Thus London 2012 is a typeface that is very 90s, but, due to its attachment with aspirations of a 5-years-ahead-of-its-time logo, it becomes something that (though delivered in the present) may still be quite future in nature.
Though hated and misrepresented by the opprobius masses, the face was well received by the true believers in the type community but hasn’t reached a consensus by the less ambitious Jessica Hischites and Frank Chimeras.
Just because Simon Garfield hates it doesn’t mean you have to. Besides, he let Chip Kidd write his forward, and nobody is more 90s than Chip Kidd.
Consider the logo, Wolff Olins and their apostate child. An attempt, in what was the then present, to formulate a look that captured history, tradition, sport, and a maelstrom of other demands and somehow find acceptance in a post-Zuckerberg world. A prudent bellweather for any designer attempting to cast his creation in an epoch other than a bi-weekly vernacular.

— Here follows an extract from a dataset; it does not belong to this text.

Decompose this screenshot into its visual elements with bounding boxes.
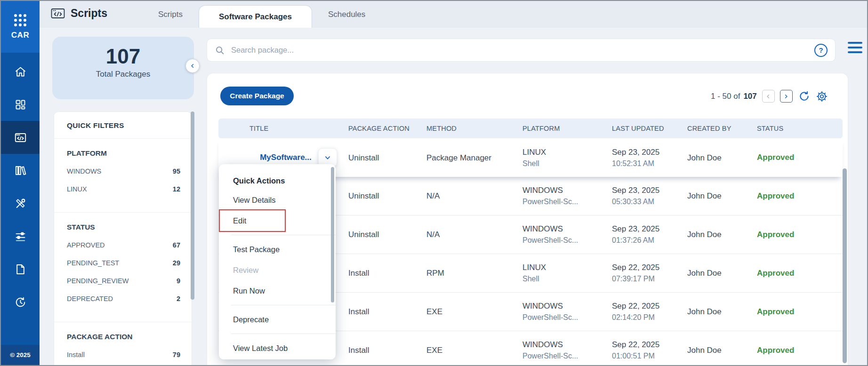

Whereas recent works have scaled down the flying cars and robot butlers of the future, (ala Prometheus) designing beyond one’s chronos is a particularly steep tax.
We easily forget that the various stages of introduction (2007 = design community, 2010 = Internet, 2012 = our mums) had different circumstantial presuppositions, evolving until and beyond this writing. How much of a fork or a bump in the design road WO’s ubiquitous graphic will become is anybody’s guess.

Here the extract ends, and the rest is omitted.